Emergent Gauge Field for a Chiral Bound State on Curved Surface

TL;DR

This paper demonstrates that two particles forming a chiral bound state on a curved surface experience an emergent gauge field akin to a magnetic monopole, linking space curvature to gauge fields and topological states.

Contribution

It reveals that chiral bound states on curved surfaces induce an emergent gauge field related to the surface's Gaussian curvature, a novel connection between geometry and gauge phenomena.

Findings

Bound states on a sphere are described by monopole harmonics.

Emergent gauge field is proportional to local Gaussian curvature.

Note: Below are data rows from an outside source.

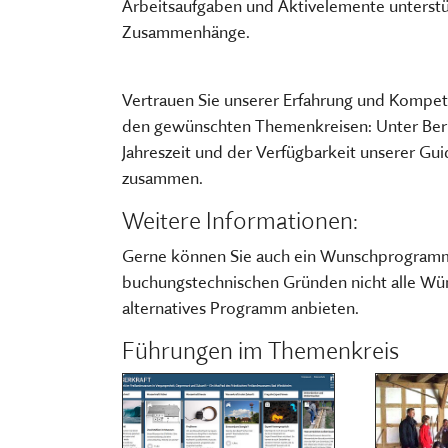
Arbeitsaufgaben und Aktivelemente unterstü
FÜHRUNGEN UND MEHR
PUBLIKATIONEN, BÜCHER & ZEI
PR & ÖFFENTLICHKEITSARBEIT
Zusammenhänge.
ESSEN, TRINKEN & EINKAUFEN
STORCHENNEST
Vertrauen Sie unserer Erfahrung und Kompe
den gewünschten Themenkreisen: Unter Berüc
Jahreszeit und der Verfügbarkeit unserer Gui
zusammen.
Weitere Informationen:
Gerne können Sie auch ein Wunschprogramm w
buchungstechnischen Gründen nicht alle Wün
alternatives Programm anbieten.
Führungen im Themenkreis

Results can be observed in cold atom experiments.

Abstract

In this letter we show that there emerges a gauge field for two attractive particles moving on a curved surface when they form a chiral bound state. By solving a two-body problem on a sphere, we show explicitly that the center-of-mass wave functions of such deeply bound states are monopole harmonics instead of spherical harmonics. This indicates that the bound state experiences a gauge field identical to a magnetic monopole at the center of the sphere, with the monopole charge equal to the quantized relative angular momentum of this bound state. We show that this emergent gauge field is due to the coupling between the center-of-mass and the relative motion on curved surfaces. Our results can be generalized to an arbitrary curved surface where the emergent magnetic field is exactly the local Gaussian curvature. This result establishes an intriguing connection between space curvature and gauge field, paves an alternative way to engineer topological state with space curvature, and may be observed in cold atom system.